The model was trained on synthetic and licensed data that allow commercial use and can be used in commercial applications.
The backbone model is mdeberta-v3-base. It supports multilingual understanding, making it well-suited for tasks involving texts in different languages.
How to use:
First of all, you need to install GLiClass library:
pip install gliclass
pip install -U transformers>=4.48.0
Than you need to initialize a model and a pipeline:
English
from gliclass import GLiClassModel, ZeroShotClassificationPipeline
from transformers import AutoTokenizer
model = GLiClassModel.from_pretrained("knowledgator/gliclass-x-base")
tokenizer = AutoTokenizer.from_pretrained("knowledgator/gliclass-x-base", add_prefix_space=True)
pipeline = ZeroShotClassificationPipeline(model, tokenizer, classification_type='multi-label', device='cuda:0')
text = "One day I will see the world!"
labels = ["travel", "dreams", "sport", "science", "politics"]
results = pipeline(text, labels, threshold=0.5)[0] #because we have one text
for result in results:
print(result["label"], "=>", result["score"])
Spanish
from gliclass import GLiClassModel, ZeroShotClassificationPipeline
from transformers import AutoTokenizer
model = GLiClassModel.from_pretrained("knowledgator/gliclass-x-base")

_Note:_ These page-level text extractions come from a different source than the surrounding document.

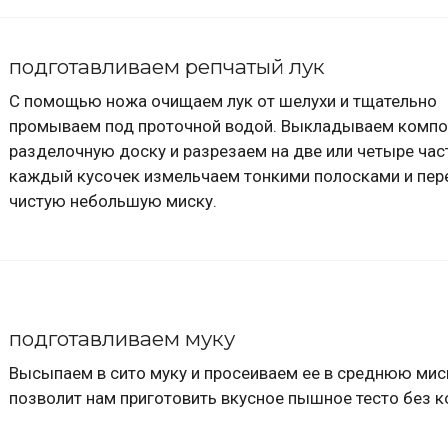
подготавливаем репчатый лук
С помощью ножа очищаем лук от шелухи и тщательно
промываем под проточной водой. Выкладываем компо
разделочную доску и разрезаем на две или четыре час
каждый кусочек измельчаем тонкими полосками и пе
чистую небольшую миску.
подготавливаем муку
Высыпаем в сито муку и просеиваем ее в среднюю мис
позволит нам приготовить вкусное пышное тесто без к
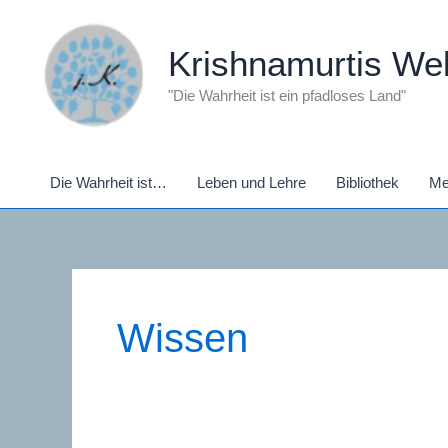
Zum
Inhalt
Krishnamurtis Wel
springen
"Die Wahrheit ist ein pfadloses Land"
Die Wahrheit ist…
Leben und Lehre
Bibliothek
Me
Wissen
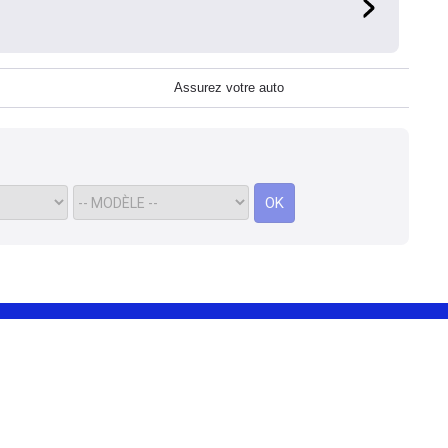
Assurez votre auto
OK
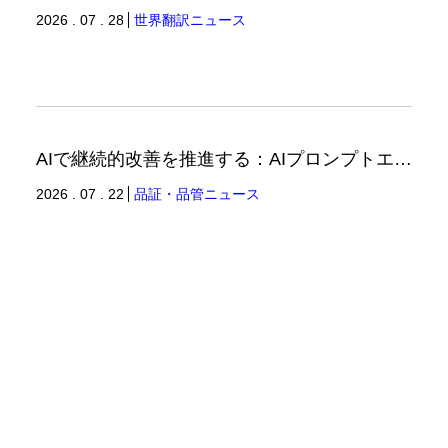
2026 . 07 . 28
世界翻訳ニュース
AIで継続的改善を推進する：AIプロンプトエンジニアリングへの品質思考の適用-2（品証品管ニュース）
2026 . 07 . 22
品証・品管ニュース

tokenizer = AutoTokenizer.from_pretrained("knowledgator/gliclass-x-base", add_prefix_space=True)
pipeline = ZeroShotClassificationPipeline(model, tokenizer, classification_type='multi-label', device='cuda:0')

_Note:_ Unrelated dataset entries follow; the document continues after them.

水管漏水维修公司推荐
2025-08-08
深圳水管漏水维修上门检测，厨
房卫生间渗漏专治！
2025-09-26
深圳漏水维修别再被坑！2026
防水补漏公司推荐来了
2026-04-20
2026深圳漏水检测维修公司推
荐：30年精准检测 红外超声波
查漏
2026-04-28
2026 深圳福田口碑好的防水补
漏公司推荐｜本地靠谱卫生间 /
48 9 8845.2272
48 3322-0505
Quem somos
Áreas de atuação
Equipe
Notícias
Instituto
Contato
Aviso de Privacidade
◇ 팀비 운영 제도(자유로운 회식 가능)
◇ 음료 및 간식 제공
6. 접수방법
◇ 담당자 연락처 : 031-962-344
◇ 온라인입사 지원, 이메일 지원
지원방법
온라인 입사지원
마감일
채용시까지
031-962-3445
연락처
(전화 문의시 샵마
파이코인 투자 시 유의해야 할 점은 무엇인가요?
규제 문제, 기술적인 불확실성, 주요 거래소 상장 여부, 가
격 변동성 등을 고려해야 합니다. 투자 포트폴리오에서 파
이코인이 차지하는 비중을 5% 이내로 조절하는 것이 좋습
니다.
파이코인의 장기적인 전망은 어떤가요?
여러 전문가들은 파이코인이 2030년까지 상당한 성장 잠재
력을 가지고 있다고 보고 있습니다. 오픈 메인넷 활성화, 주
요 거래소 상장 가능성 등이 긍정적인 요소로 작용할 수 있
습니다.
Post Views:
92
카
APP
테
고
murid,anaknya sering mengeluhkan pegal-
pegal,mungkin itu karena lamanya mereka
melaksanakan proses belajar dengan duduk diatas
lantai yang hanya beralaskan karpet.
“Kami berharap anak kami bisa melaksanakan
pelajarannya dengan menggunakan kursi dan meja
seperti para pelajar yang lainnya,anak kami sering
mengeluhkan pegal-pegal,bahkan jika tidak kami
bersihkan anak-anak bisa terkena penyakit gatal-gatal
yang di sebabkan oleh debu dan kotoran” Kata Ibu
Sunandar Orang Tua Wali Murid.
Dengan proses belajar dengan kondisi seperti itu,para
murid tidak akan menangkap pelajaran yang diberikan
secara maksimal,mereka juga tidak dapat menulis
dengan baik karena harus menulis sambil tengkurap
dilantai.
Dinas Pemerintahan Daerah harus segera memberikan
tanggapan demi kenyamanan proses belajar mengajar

text = "¡Un día veré el mundo!"
labels = ["viajes", "sueños", "deportes", "ciencia", "política"]
results = pipeline(text, labels, threshold=0.5)[0]
for result in results:
print(result["label"], "=>", result["score"])
Italitan
from gliclass import GLiClassModel, ZeroShotClassificationPipeline
from transformers import AutoTokenizer
model = GLiClassModel.from_pretrained("knowledgator/gliclass-x-base")
tokenizer = AutoTokenizer.from_pretrained("knowledgator/gliclass-x-base", add_prefix_space=True)
pipeline = ZeroShotClassificationPipeline(model, tokenizer, classification_type='multi-label', device='cuda:0')
text = "Un giorno vedrò il mondo!"
labels = ["viaggi", "sogni", "sport", "scienza", "politica"]
results = pipeline(text, labels, threshold=0.5)[0]
for result in results:
print(result["label"], "=>", result["score"])
French
from gliclass import GLiClassModel, ZeroShotClassificationPipeline
from transformers import AutoTokenizer
model = GLiClassModel.from_pretrained("knowledgator/gliclass-x-base")
tokenizer = AutoTokenizer.from_pretrained("knowledgator/gliclass-x-base", add_prefix_space=True)
pipeline = ZeroShotClassificationPipeline(model, tokenizer, classification_type='multi-label', device='cuda:0')
text = "Un jour, je verrai le monde!"
labels = ["voyage", "rêves", "sport", "science", "politique"]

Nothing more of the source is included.